Brodecks Bericht (Brodeck’s Report) is a powerful and haunting work of literature.
The original novel was written by Claudel in French. I read the German translation, rather than the English one, because I wanted to work on rejuvenating my literary German. After reading the book, and realizing how much play on language Claudel used for effect, I am glad I did, as I do not know how this could have worked anywhere near as well in the English translation.
For instance, in the French original, they refer to “the event” always as „l‘Ereignis“, the stranger as „le Fremder“, and the victim as „l’Anderer”. These words must appear to the French ear at a minimum as strange, and most likely, even after more than 65 years have passed since World War II, they must invoke feelings of discomfiture.

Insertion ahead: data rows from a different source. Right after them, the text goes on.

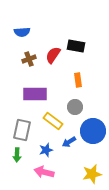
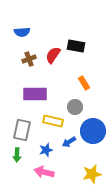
orange rectangle: moved 6 px right, 3 px down; rotated 24 degrees counterclockwise
yellow rectangle: rotated 24 degrees counterclockwise
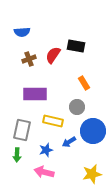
gray circle: moved 2 px right
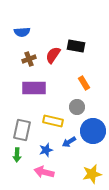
purple rectangle: moved 1 px left, 6 px up
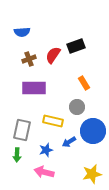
black rectangle: rotated 30 degrees counterclockwise
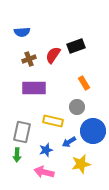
gray rectangle: moved 2 px down
yellow star: moved 11 px left, 10 px up
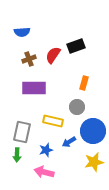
orange rectangle: rotated 48 degrees clockwise
yellow star: moved 13 px right, 2 px up
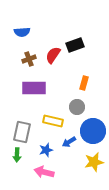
black rectangle: moved 1 px left, 1 px up
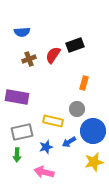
purple rectangle: moved 17 px left, 9 px down; rotated 10 degrees clockwise
gray circle: moved 2 px down
gray rectangle: rotated 65 degrees clockwise
blue star: moved 3 px up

The story takes place after World War II, somewhere in Alsace, the border region between France and Germany that was in dispute between the two countries for centuries. Alsace was the first “bite” Hitler took into France when he provoked the western front and he took back the land the French took after World War I.
In an unnamed village of 400 souls, where most of the villagers have German names, they call the Germans the “strangers” as they came to occupy and conquer their land in the war.
Brodeck was an orphan from a far-away land. We don’t even know which. Presumably he was Jewish, but being an orphan, not even that is clear and we can only assume. He ends up at the village after being picked up by a woman refugee and she becomes his nurse and housekeeper for all his life.
When a murder takes place in the village, the villagers ask Brodeck to write a report about the events leading up to it, to somehow absolve them of the responsibility. Brodeck is one of the few villagers that have some university education and they pick him because he is a good writer.
As Brodeck researches the event, we get an intensely personal view of life in the village, both present and past, from his narrations. He flips between telling his life story, growing up as an orphan child, eventually being hauled into a concentration camp by the Nazis, and telling of the present goings-on that lead to the murder.
The story is extremely colorful, graphic, and haunting. The greater atrocities and injustices that took place in Europe of World War II are condemned, but ironically, the villagers, in their own micro-world, are mimicking the injustices. The gist is that being different, strange, from somewhere else, is bad and not to be trusted. This goes as far as justifying annihilation of the strange and different elements in the macro world, as the Nazis did, and killing a stranger just because he is different, in the micro world of the village.
Brodecks Bericht, Brodeck’s Report, puts a powerful spotlight on what went on in World War II in France and Germany, on the large stage, but more importantly, in the hearts of individuals.